Start of Data excerpts
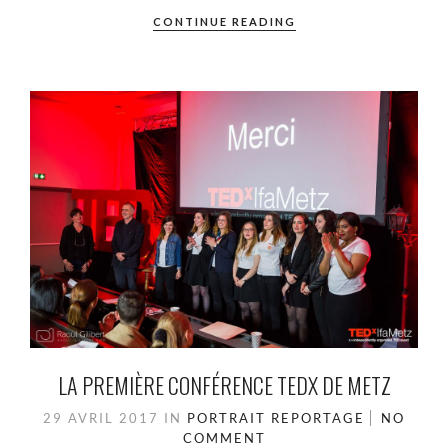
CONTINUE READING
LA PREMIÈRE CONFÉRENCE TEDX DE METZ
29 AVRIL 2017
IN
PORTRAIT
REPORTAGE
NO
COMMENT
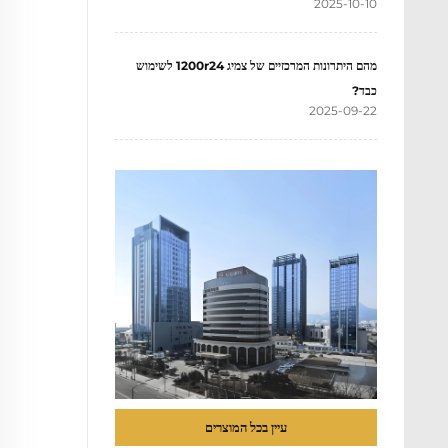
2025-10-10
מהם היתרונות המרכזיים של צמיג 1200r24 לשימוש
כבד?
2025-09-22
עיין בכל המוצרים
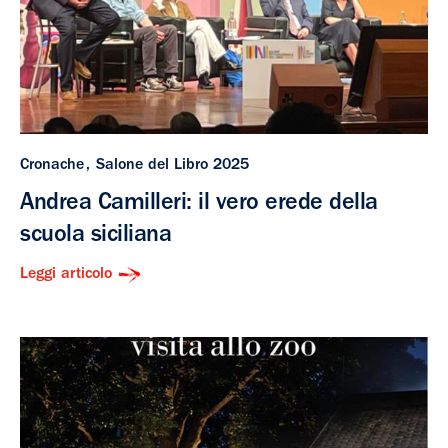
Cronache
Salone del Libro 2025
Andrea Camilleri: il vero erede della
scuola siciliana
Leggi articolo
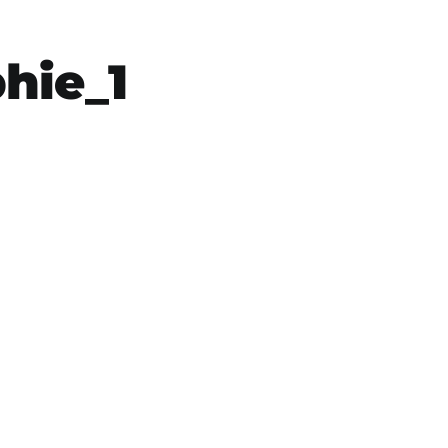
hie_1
End of Data excerpts
● What is being asked:
Please retype every record exactly, leaving the pictures out.

● Output for this exercise:
CONTINUE READING
LA PREMIÈRE CONFÉRENCE TEDX DE METZ
29 AVRIL 2017
IN
PORTRAIT
REPORTAGE
NO
COMMENT
2025-10-10
מהם היתרונות המרכזיים של צמיג 1200r24 לשימוש
כבד?
2025-09-22
עיין בכל המוצרים
Cronache
Salone del Libro 2025
Andrea Camilleri: il vero erede della
scuola siciliana
Leggi articolo
hie_1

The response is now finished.